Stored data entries
··········
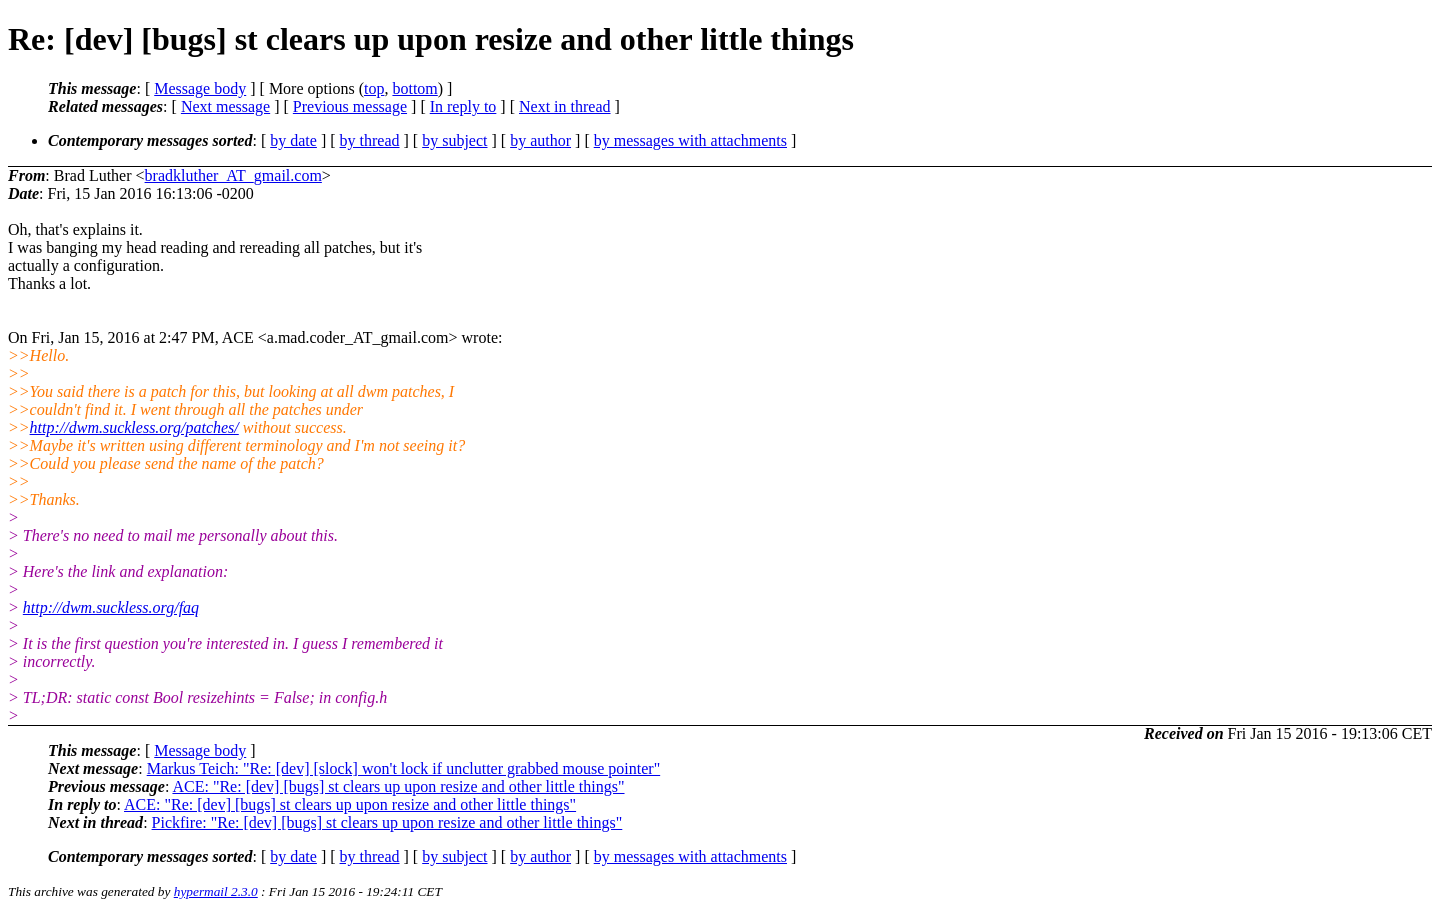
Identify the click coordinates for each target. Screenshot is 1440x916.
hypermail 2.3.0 (216, 891)
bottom (414, 88)
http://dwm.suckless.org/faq (111, 607)
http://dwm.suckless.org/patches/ (134, 427)
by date (293, 140)
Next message (225, 106)
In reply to (463, 106)
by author (540, 140)
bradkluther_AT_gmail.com (233, 175)
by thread (370, 140)
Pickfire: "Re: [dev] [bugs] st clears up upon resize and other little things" (387, 822)
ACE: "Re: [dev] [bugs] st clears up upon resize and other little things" (398, 786)
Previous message (350, 106)
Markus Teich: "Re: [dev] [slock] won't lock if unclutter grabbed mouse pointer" (404, 768)
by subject (454, 140)
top (374, 88)
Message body (200, 88)
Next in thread (565, 106)
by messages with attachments (690, 140)
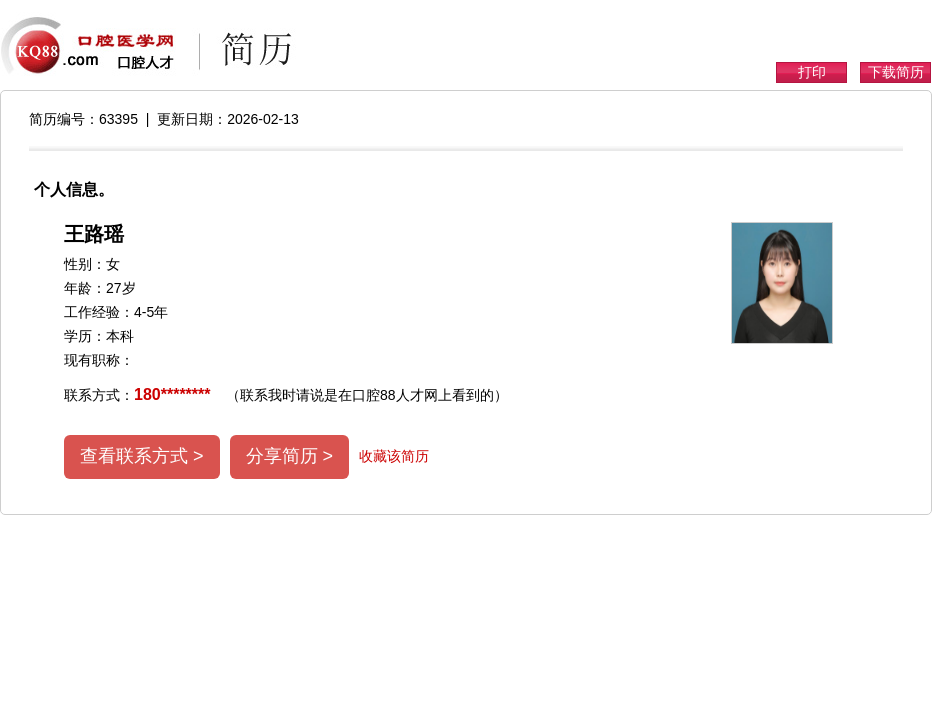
··········
Compute the number of lines above that contain the string "http". Reply with that value only.

2